Thursday, August 24, 2017

The Disney Boys: Introduction

Over a course of some months, I had a series of posts in which I analyzed the Disney princesses. Mostly I was defending them by pointing out the ways in which they are positive role models; I also looked at the ways in which specific characters offered more or less of the various things we might want from role model types. Given that those posts were popular (and I do enjoy talking Disney), now it's time to turn from the girls to the boys. I think that it's important for both girls and boys (and for women and men, for that matter) to see both girls and boys (and women and men) in fiction.

So while it was easy to just do a dozen posts on the twelve official Disney princesses, what am I planning for the Disney menfolk? I've made up my own set of rules. All Disney feature length animated films--no Pixar. Mainly only human characters, but a couple of animal characters made it in, too (The Lion King transcends animal/human and in Robin Hood they're basically just animals playing people, so that works). I've chosen twelve of them to match the twelve Disney princesses and make them both even numbers. No princes from Disney princess movies (though I could easily talk about Philip from Sleeping Beauty, the Beast from Beauty and the Beast, Shang from Mulan, and Flynn Ryder from Tangled), mostly because I don't want to repeat things that I might have already touched on in the other set of posts. The one exception is Aladdin because that movie both is and isn't a princess movie and since it's named after Aladdin instead of Jasmine, it's the perfect subject for this series. (Moana isn't an exception because Moana isn't even considered an official Disney princess, anyway.) And I'm choosing only characters who are the main part of their story and who represent something positive (either their identity or their personal journey).

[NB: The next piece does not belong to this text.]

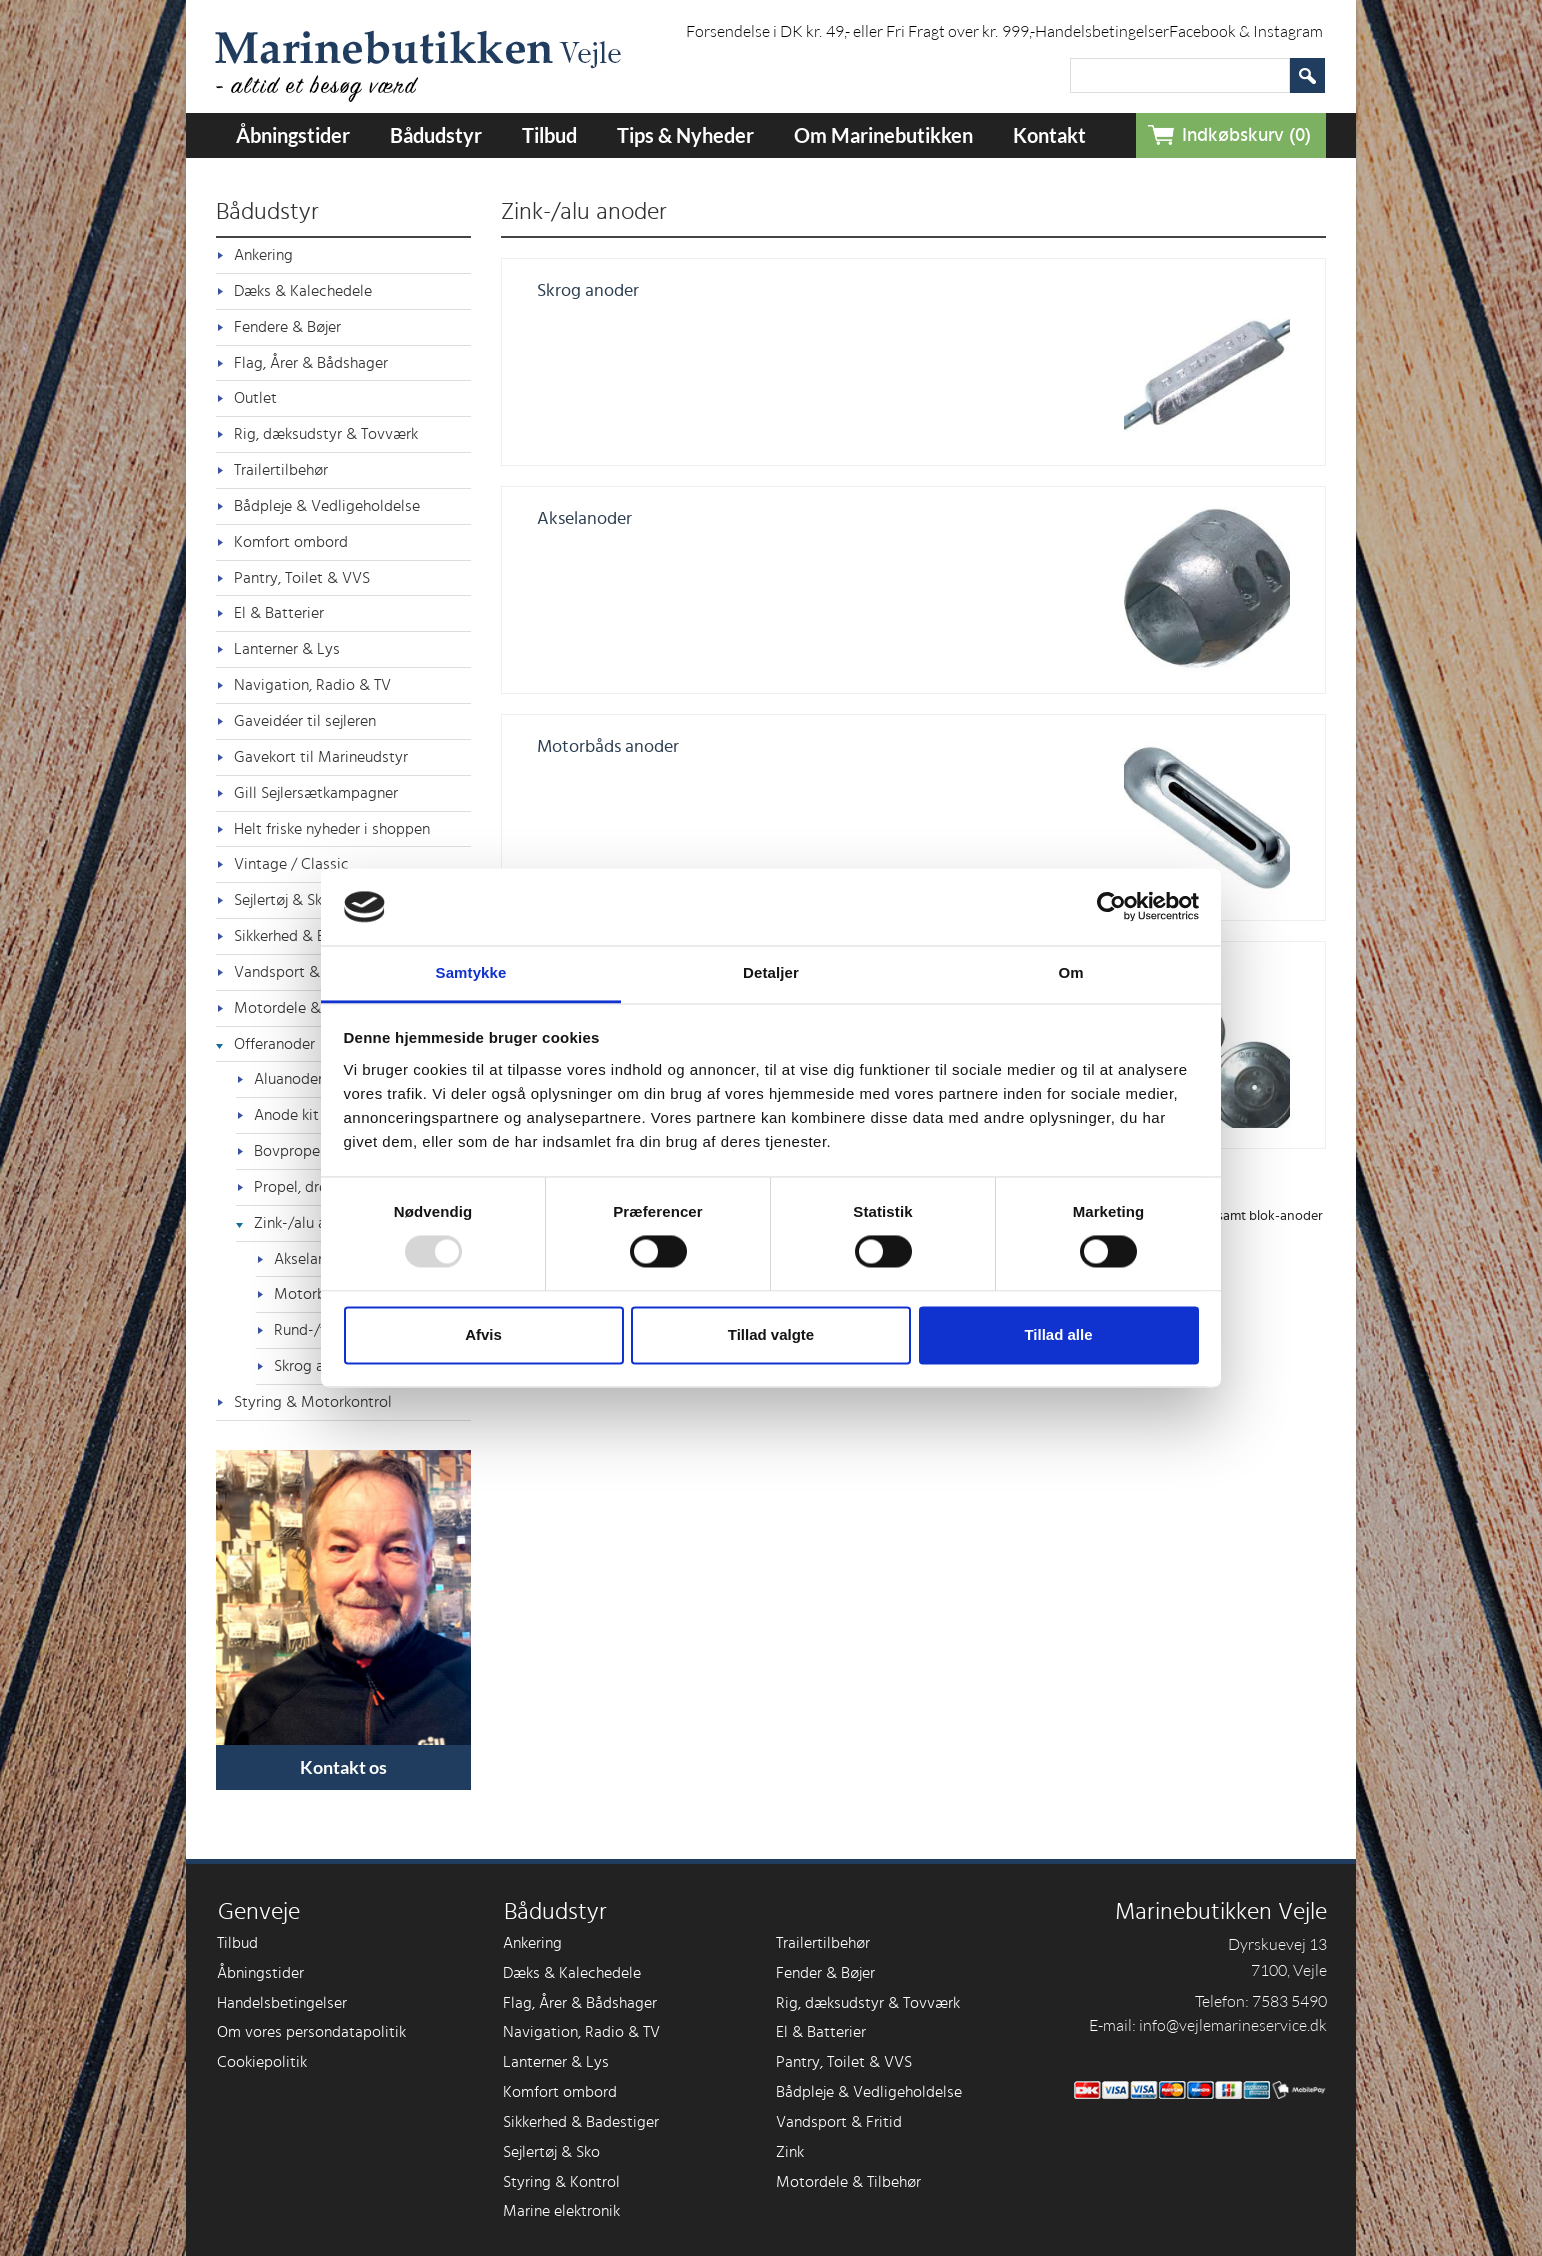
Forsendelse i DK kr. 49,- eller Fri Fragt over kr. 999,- (860, 31)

Here are the films I've chosen: Pinocchio, The Sword in the Stone, The Jungle Book, Robin Hood, The Black Cauldron, Aladdin, The Lion King, The Hunchback of Notre Dame, Hercules, Tarzan, and Moana. I confess that I haven't watched Wreck-It Ralph yet (I kind of thought it was Pixar, and I don't keep up as much with Pixar because I don't usually like Pixar much); I think it will be part of this series, but if I watch it and decide that it doesn't, I'll go with Peter Pan instead (though honestly that wouldn't work perfectly because the film is more about the Darling family than about Peter himself--he's just a symbol, really).

I don't know to what degree I'll be comparing the male characters to the princesses. Going in, I'll have so many different sub-topics that I don't know what will be the main focuses by the time I've finished the series. I'm going to aim to do at least a couple of these a month, possibly more depending on how it goes. So this series could run anywhere from three to six months long.